Ofu County was first recorded beginning with the 1930 U.S. Census. It had previously been within Luanuu County. Its population zenith was in 1960, with 605 residents. It has since experienced a dramatic population decline (as has the Manu'u District), losing over 2/3 of its population as of 2010.

==History==
In 1921, Governor Waldo A. Evans established a dispensary on Ofu to improve medical services for the Manuʻa Islands. The chosen site was Toaga, on the Ofu side of the lagoon that links Ofu and Olosega, as it offered convenient access to both islands. Once the facility opened, however, the district health officer discovered that locals avoided it. The mountain behind Toaga was believed to house the most malevolent spirits in Manuʻa, and people hurried past the area in fear. At first, the U.S. Navy–run Public Health Department resisted yielding to such beliefs, but eventually conceded and relocated the dispensary to Ofu Village.

==Geography==
Vaoto Marine Reserve, spanning 16 hectares (40 acres), is situated seaward of the Ofu Airport landing strip and Vaoto Lodge, adjacent to the Ofu unit of the National Park of American Samoa. Its establishment aimed to protect a coral reef and sandy beach that are easily accessible to visitors. The reserve is notable for hosting a remarkable population of Blue coral (Heliopora coerulea), a rare and threatened species.

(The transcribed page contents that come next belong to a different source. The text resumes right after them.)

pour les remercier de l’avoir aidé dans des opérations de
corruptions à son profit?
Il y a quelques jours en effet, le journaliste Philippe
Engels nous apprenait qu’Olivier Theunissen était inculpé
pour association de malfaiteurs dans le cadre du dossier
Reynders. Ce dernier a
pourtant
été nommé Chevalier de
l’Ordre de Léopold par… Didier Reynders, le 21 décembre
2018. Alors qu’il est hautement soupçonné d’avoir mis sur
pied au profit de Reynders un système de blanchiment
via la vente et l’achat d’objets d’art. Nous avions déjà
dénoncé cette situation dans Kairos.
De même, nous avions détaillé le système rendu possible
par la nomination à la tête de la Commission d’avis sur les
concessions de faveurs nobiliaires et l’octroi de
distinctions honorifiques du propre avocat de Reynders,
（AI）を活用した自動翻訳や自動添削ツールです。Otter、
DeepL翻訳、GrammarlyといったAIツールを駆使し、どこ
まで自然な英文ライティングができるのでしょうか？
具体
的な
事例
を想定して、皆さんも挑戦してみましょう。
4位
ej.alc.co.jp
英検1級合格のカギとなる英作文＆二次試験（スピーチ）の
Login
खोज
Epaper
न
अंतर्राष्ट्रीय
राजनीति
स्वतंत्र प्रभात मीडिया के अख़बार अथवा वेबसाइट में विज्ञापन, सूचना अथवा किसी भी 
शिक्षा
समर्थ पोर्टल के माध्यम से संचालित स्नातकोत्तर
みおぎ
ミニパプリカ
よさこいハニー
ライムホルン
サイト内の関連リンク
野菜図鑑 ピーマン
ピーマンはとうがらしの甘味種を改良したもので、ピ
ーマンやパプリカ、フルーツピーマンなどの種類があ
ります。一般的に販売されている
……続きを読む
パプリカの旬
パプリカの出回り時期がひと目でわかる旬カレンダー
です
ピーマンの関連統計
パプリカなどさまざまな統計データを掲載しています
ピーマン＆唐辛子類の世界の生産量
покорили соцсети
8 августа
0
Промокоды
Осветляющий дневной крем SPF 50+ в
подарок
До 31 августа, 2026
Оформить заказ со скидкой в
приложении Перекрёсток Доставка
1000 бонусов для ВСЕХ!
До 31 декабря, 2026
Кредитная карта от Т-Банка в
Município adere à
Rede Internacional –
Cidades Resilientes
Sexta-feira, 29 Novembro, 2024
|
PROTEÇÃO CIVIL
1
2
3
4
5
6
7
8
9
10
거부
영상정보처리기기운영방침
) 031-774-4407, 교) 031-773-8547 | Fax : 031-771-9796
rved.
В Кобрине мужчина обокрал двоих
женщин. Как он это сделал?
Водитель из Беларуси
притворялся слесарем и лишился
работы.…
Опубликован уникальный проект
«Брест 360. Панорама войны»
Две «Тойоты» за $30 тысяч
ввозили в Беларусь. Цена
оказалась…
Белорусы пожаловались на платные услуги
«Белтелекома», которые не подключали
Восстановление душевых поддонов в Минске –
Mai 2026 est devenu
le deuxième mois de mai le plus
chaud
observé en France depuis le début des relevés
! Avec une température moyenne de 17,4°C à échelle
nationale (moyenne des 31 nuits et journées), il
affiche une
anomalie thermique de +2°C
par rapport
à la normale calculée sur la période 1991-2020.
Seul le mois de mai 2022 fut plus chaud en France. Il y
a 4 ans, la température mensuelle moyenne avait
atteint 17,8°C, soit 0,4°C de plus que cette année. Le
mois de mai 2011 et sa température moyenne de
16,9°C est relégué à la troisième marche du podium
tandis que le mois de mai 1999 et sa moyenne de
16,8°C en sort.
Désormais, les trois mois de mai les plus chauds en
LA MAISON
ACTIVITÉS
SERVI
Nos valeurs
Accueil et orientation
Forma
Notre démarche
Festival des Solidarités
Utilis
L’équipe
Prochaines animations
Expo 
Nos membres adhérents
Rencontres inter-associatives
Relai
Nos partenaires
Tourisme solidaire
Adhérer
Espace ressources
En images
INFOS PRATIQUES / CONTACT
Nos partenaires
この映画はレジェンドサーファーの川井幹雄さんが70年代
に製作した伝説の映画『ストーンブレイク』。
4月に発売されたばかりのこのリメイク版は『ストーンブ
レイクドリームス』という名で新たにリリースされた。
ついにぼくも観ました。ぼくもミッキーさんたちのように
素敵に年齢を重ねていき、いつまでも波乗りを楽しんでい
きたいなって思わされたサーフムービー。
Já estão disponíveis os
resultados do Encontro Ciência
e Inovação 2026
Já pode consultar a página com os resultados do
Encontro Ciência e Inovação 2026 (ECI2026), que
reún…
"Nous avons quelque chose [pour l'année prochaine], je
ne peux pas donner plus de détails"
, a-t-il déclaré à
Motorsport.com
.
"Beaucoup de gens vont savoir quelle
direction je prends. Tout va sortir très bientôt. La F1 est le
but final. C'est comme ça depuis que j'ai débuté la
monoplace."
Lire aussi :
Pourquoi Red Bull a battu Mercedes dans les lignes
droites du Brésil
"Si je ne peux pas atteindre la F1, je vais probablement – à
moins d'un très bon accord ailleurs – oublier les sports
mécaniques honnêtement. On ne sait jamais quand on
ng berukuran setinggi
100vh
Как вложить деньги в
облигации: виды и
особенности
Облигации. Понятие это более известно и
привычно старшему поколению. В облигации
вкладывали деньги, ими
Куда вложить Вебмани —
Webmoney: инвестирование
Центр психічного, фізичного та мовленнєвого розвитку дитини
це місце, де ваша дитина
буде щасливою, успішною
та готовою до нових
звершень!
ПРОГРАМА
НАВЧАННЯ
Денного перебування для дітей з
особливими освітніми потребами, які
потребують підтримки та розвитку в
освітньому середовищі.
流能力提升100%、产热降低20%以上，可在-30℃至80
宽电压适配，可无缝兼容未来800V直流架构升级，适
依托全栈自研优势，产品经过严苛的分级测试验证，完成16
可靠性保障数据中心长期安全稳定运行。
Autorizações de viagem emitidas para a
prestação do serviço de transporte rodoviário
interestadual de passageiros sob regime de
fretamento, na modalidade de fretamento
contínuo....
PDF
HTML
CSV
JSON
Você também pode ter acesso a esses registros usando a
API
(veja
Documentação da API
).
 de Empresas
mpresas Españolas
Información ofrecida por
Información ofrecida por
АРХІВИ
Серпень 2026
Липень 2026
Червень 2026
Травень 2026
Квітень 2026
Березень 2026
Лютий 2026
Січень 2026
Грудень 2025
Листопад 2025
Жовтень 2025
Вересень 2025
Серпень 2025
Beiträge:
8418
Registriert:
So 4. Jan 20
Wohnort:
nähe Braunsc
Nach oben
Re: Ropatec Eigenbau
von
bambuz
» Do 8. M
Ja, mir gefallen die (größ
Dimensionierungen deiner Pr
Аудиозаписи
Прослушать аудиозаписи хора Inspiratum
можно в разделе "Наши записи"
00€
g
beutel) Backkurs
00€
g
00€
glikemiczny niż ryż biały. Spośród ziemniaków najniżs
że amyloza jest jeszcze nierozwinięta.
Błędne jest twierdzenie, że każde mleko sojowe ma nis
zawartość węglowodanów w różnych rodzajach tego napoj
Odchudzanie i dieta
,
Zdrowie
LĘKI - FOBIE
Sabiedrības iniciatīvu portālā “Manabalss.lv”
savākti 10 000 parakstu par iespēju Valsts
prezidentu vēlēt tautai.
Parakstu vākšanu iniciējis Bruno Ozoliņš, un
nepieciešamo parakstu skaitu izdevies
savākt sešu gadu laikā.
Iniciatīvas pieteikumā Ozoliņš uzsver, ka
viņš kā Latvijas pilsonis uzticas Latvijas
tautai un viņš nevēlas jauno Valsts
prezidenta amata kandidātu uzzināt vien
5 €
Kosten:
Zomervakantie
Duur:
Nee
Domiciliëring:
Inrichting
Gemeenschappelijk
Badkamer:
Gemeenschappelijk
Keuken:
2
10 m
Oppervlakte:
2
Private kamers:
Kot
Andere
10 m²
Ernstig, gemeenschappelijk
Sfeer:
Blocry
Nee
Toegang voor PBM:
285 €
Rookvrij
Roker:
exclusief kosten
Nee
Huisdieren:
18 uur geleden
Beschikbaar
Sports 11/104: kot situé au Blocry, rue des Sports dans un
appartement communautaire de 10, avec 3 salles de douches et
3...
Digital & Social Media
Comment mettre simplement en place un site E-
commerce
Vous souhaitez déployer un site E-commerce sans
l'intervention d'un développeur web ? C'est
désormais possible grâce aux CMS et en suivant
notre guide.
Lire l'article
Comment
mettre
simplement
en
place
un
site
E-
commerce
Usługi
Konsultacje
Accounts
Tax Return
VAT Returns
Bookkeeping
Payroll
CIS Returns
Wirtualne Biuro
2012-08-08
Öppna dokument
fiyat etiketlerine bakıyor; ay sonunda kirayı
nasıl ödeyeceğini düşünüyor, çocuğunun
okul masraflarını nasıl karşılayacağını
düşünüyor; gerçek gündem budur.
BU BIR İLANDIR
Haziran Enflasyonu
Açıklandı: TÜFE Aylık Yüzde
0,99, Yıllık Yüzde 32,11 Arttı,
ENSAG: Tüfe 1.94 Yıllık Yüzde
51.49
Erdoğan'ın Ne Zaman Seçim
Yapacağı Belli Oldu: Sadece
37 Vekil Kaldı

The Ofu unit of the National Park of American Samoa encompasses approximately 607 hectares (1,500 acres), featuring a coral reef and lagoon alongside a white-sand beach. This environment supports hundreds of reef fish species, corals, and various marine organisms. The beach, flanked by mist-shrouded rainforest pinnacles and sculpted volcanic rock formations, is regarded as one of the most exquisite in the South Pacific. The Ofu unit also provides the park's most accessible snorkeling opportunities.

===Villages===
- Alaufau (now defunct and within Ofu)
- Ofu

Ofu County and its namesake island encompass a single settlement known as Ofu Village, which is divided into two main sections: Ofu and Alaufau. These sectors occupy the western coastal terrace, situated adjacent to a sheltered reef flat and lagoon. The lagoon lies opposite Nuʻutele Island and Nuʻusilaelae Island, while the largest stretch of arable mountain slope lies inland. Historically, additional coastal villages on Ofu Island occupied parts of the southern and southeastern shoreline, including the area called Toʻaga. Limited archaeological evidence suggests that, in later prehistoric times, some habitation may also have spread inward, into the region used for intensive gardening. Although many houses in Ofu Village have been rebuilt using modern materials such as concrete and corrugated metal, the village retains a traditional layout. At its core is the malae — an open common space used for gatherings and ceremonies—bordered by the community church and the guest house of the high chief, which doubles as the meeting place for the American Samoa Fono. Individual household plots, conceptually stretching from the beachfront to the mountain slope, are arranged along the island's central sandy roadway.